Yes, see now there is the catch - there are only 3 different firmware versions:
1.02 (working but not entirely stable), 1.03 (also working but less stable, some new functions added) and the 1.04 (does not work at all with the modem, for some odd reason it refuses to connect).

I'm trying to figure out "what" makes this not work, for now the only thing I can think of is it's 4G mode - since it changes the APN (did I spell it correctly?) and other stuff.
The old modem was only 3G, but the ISP gives you 4G if you have a USB dongle for this.

The new APN is "4g.comviq.se". The old one was "data.comviq.se" (or similar). However if I recall correctly, is that when I use firmware 1.04, it gives me an extra "Comviq" in the list of Internet Service Providers.. The two other firmwares do not. Also, I think it had more options, say - there perhaps I need to manually add the APN and not use auto settings.


I work late everyday this week, so I don't have much time to go over it's settings, and where I work is not a good place to bring a computer and fiddle with. So I'll try in the evenings if I'm not to tired.

If nothing works, I'll get another router that supports the 4G. Or just pay the 400$ and get the fibre optical modem instead (feels like I'm wasting enough money already).


Other stuff I have tried - using an extended USB (2.0) cable, of around 2 meters. Have an extra - same length, but does not remove the issue that someone else had of "interference". I did not have that issue earlier, I still thing it's down to the router since the modem is working great (using it right now).


Good night!


----------



## remixedcat (Apr 14, 2015)

Try the working but unstable firmware, at least the modem would work.


----------



## Rogge (Apr 19, 2015)

Maybe the GHz signals collide with each other (LTE on the modem)? Since I can change that on the WiFi part on the router, should I try that??

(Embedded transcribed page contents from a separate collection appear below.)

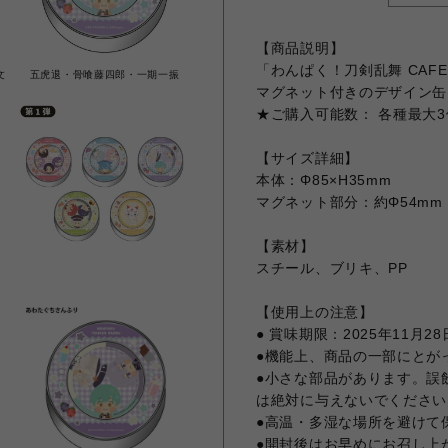
【商品説明】
「わんぱく！刀剣乱舞 CAF
文
五虎退・骨喰藤四郎・一期一振
マグネット付きのデザイン缶
★ご購入可能数： 各種最大
【サイズ詳細】
本体：Φ85×H35mm
マグネット部分：約Φ54mm
【素材】
スチール、ブリキ、PP
【使用上の注意】
● 賞味期限：2025年11月28
●機能上、商品の一部にとが
●小さな部品があります。誤
は絶対に与えないでください
●高温・多湿な場所を避けて
●開封後はお早めにお召し上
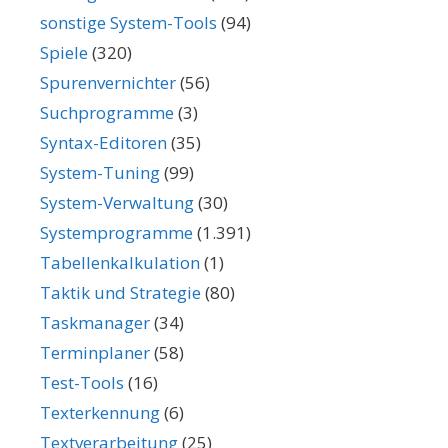
sonstige System-Tools
(94)
Spiele
(320)
Spurenvernichter
(56)
Suchprogramme
(3)
Syntax-Editoren
(35)
System-Tuning
(99)
System-Verwaltung
(30)
Systemprogramme
(1.391)
Tabellenkalkulation
(1)
Taktik und Strategie
(80)
Taskmanager
(34)
Terminplaner
(58)
Test-Tools
(16)
Texterkennung
(6)
Textverarbeitung
(25)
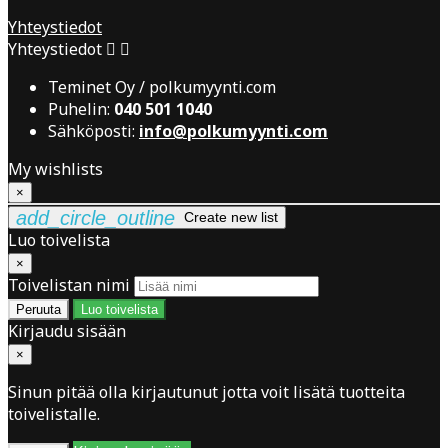
Yhteystiedot
Yhteystiedot


Teminet Oy / polkumyynti.com
Puhelin:
040 501 1040
Sähköposti:
info@polkumyynti.com
My wishlists
×
add_circle_outline
Create new list
Luo toivelista
×
Toivelistan nimi
Peruuta
Luo toivelista
Kirjaudu sisään
×
Sinun pitää olla kirjautunut jotta voit lisätä tuotteita
toivelistalle.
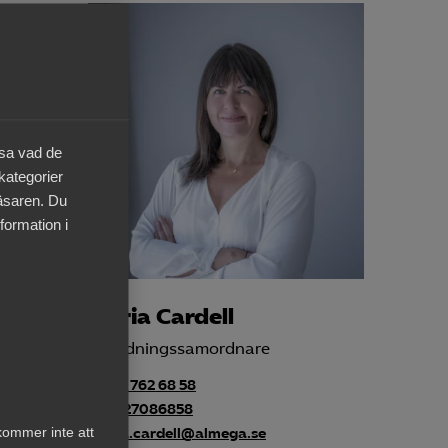
äsa vad de
 kategorier
läsaren. Du
formation i
Maria Cardell
Utbildningssamordnare
+46 8 762 68 58
+46727086858
kommer inte att
maria.cardell@almega.se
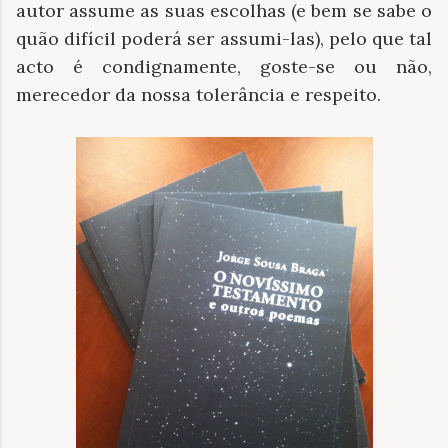
autor assume as suas escolhas (e bem se sabe o
quão difícil poderá ser assumi-las), pelo que tal
acto é condignamente, goste-se ou não,
merecedor da nossa tolerância e respeito.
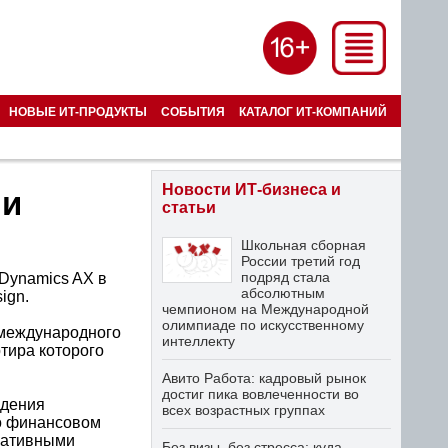
НОВЫЕ ИТ-ПРОДУКТЫ
СОБЫТИЯ
КАТАЛОГ ИТ-КОМПАНИЙ
Новости ИТ-бизнеса и
ии
статьи
Школьная сборная
России третий год
подряд стала
 Dynamics AX в
абсолютным
sign.
чемпионом на Международной
олимпиаде по искусственному
 международного
интеллекту
тира которого
Авито Работа: кадровый рынок
достиг пика вовлеченности во
едения
всех возрастных группах
 о финансовом
оративными
Без визы, без стресса: куда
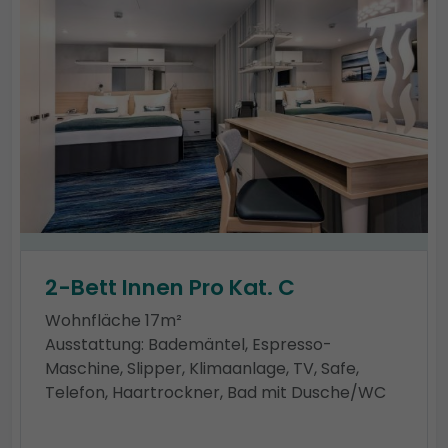
2-Bett Innen Pro Kat. C
Wohnfläche 17m²
Ausstattung: Bademäntel, Espresso-
Maschine, Slipper, Klimaanlage, TV, Safe,
Telefon, Haartrockner, Bad mit Dusche/WC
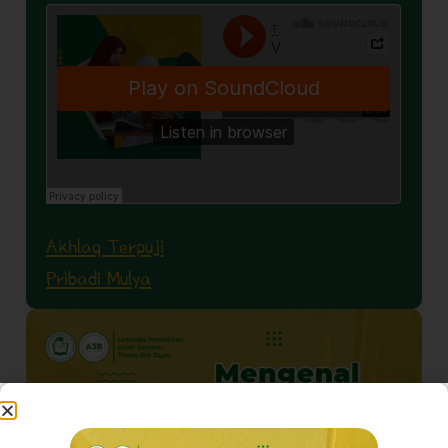
Akhlaq Terpuji
Pribadi Mulya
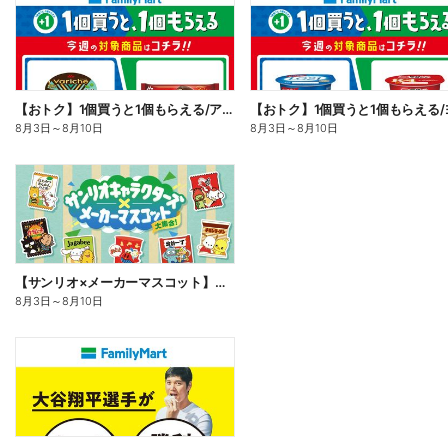
【おトク】1個買うと1個もらえる/アイス
8月3日
～
8月10日
8月3日
～
8月10日
【サンリオ×メーカーマスコット】オリジナルグッズ貰える!
8月3日
～
8月10日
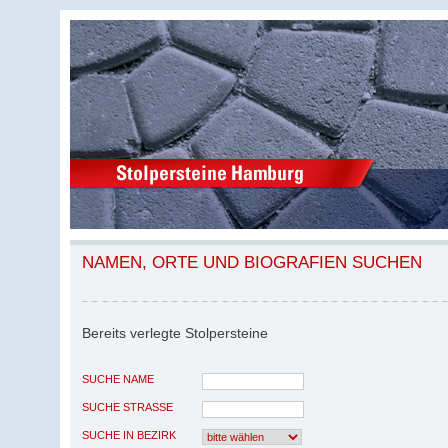
NAMEN, ORTE UND BIOGRAFIEN SUCHEN
Bereits verlegte Stolpersteine
SUCHE NAME
SUCHE STRASSE
SUCHE IN BEZIRK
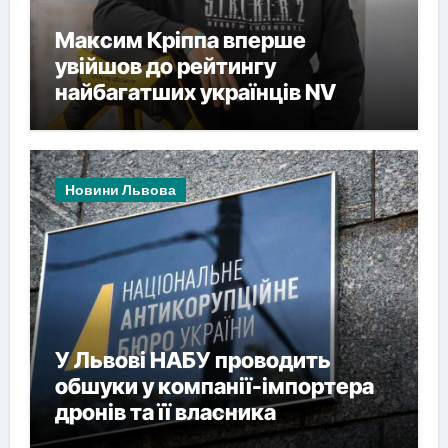
Максим Кріппа вперше
увійшов до рейтингу
найбагатших українців NV
Новини Львова
У Львові НАБУ проводить
обшуки у компанії-імпортера
дронів та її власника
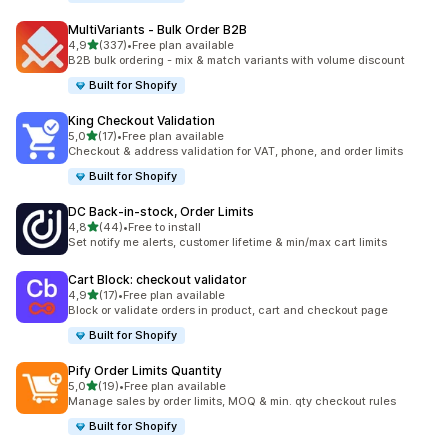
MultiVariants ‑ Bulk Order B2B
na 5 gwiazdek
4,9
(337)
•
Free plan available
Łączna liczba recenzji: 337
B2B bulk ordering - mix & match variants with volume discount
Built for Shopify
King Checkout Validation
na 5 gwiazdek
5,0
(17)
•
Free plan available
Łączna liczba recenzji: 17
Checkout & address validation for VAT, phone, and order limits
Built for Shopify
DC Back‑in‑stock, Order Limits
na 5 gwiazdek
4,8
(44)
•
Free to install
Łączna liczba recenzji: 44
Set notify me alerts, customer lifetime & min/max cart limits
Cart Block: checkout validator
na 5 gwiazdek
4,9
(17)
•
Free plan available
Łączna liczba recenzji: 17
Block or validate orders in product, cart and checkout page
Built for Shopify
Pify Order Limits Quantity
na 5 gwiazdek
5,0
(19)
•
Free plan available
Łączna liczba recenzji: 19
Manage sales by order limits, MOQ & min. qty checkout rules
Built for Shopify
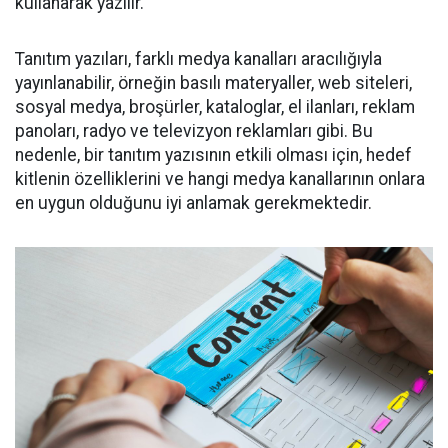
kullanarak yazılır.
Tanıtım yazıları, farklı medya kanalları aracılığıyla
yayınlanabilir, örneğin basılı materyaller, web siteleri,
sosyal medya, broşürler, kataloglar, el ilanları, reklam
panoları, radyo ve televizyon reklamları gibi. Bu
nedenle, bir tanıtım yazısının etkili olması için, hedef
kitlenin özelliklerini ve hangi medya kanallarının onlara
en uygun olduğunu iyi anlamak gerekmektedir.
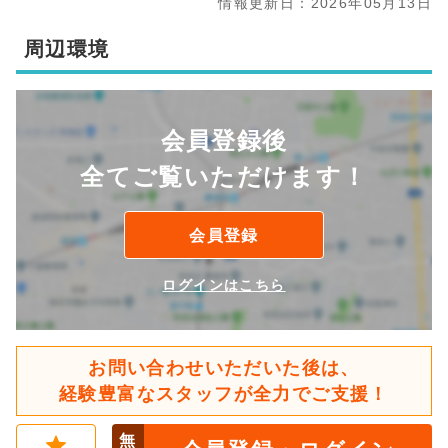
情報更新日：2026年05月13日
周辺環境
会員登録後
全てご覧いただけます！
会員登録
ログインはこちら
お問い合わせいただいた後は、
経験豊富なスタッフが全力でご支援！
無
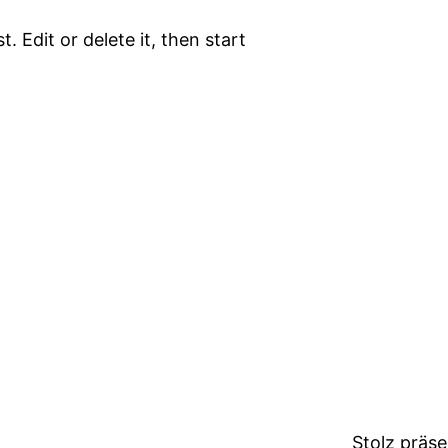
. Edit or delete it, then start
Stolz präs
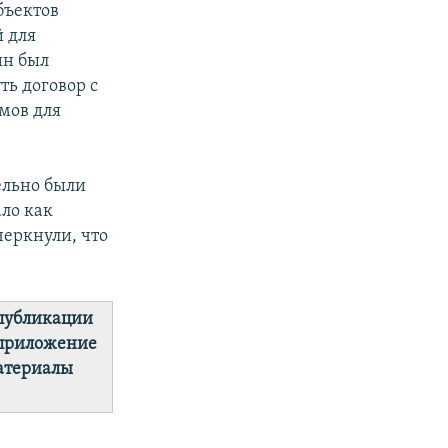
бъектов
 для
ин был
ть договор с
мов для
ельно были
ло как
черкнули, что
 публикации
 приложение
материалы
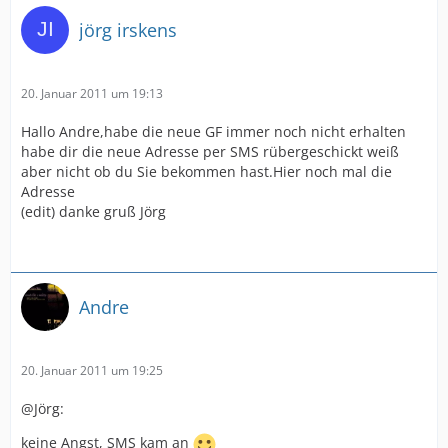
jörg irskens
20. Januar 2011 um 19:13
Hallo Andre,habe die neue GF immer noch nicht erhalten
habe dir die neue Adresse per SMS rübergeschickt weiß
aber nicht ob du Sie bekommen hast.Hier noch mal die
Adresse
(edit) danke gruß Jörg
Andre
20. Januar 2011 um 19:25
@Jörg:
keine Angst, SMS kam an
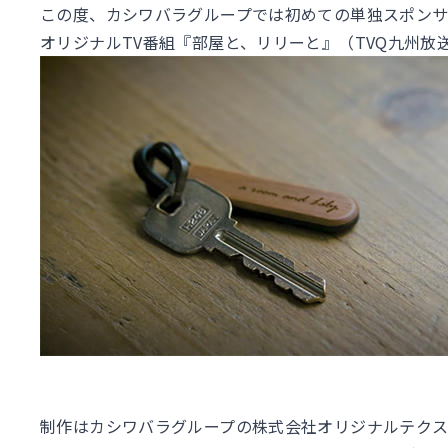
この度、カシワバラグループでは初めての単独スポン
オリジナルTV番組『部屋と、リリーと』（TVQ九州放
制作はカシワバラグループの株式会社オリジナルテクス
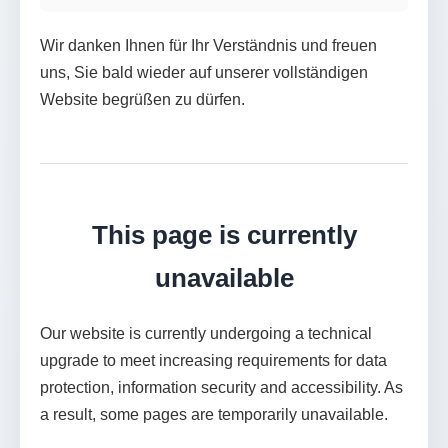
Wir danken Ihnen für Ihr Verständnis und freuen
uns, Sie bald wieder auf unserer vollständigen
Website begrüßen zu dürfen.
This page is currently
unavailable
Our website is currently undergoing a technical
upgrade to meet increasing requirements for data
protection, information security and accessibility. As
a result, some pages are temporarily unavailable.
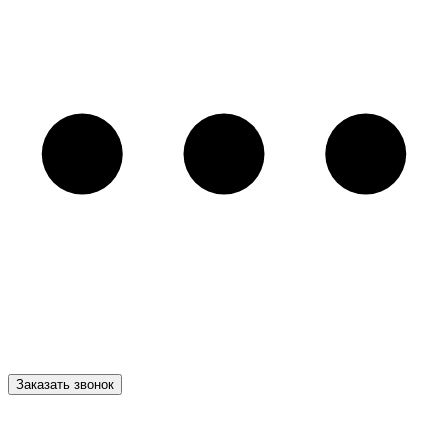
Заказать звонок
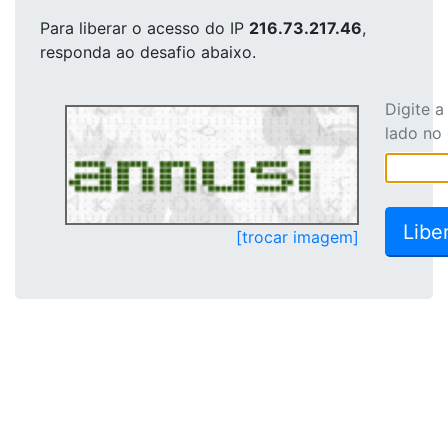
Para liberar o acesso
do IP
216.73.217.46
,
responda ao desafio abaixo.
Digite 
lado no
[trocar imagem]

Mostly the router is used so that the PS3 unit can connect to the rest of the world, for say playing Destiny.
The modem is used directly to the computer(s).


----------



## remixedcat (Apr 19, 2015)

yeah I recommend either 1,6,or 11, as those are non-overlapping channels.


----------



## Rogge (Apr 26, 2015)

Problem solved!!!
How I did it? I bought a new router - Dovado Tiny. The router worked almost directly out of the box (some minor changes in router were made).

I did however notice "why" the ZTE did not work as it should - the 4G could not get a complete connection, this because of the APN was not available on the D-Link.
But it was there on the Dovado. The APN was 4g.comviq.se, and this option was already in the Dovado as a setting I could pick from.

So the old router? I'll give it to my enemy...


----------



## remixedcat (Apr 26, 2015)

Its a dlink. @Mussels can tell you and I can tell you how borked they are.


----------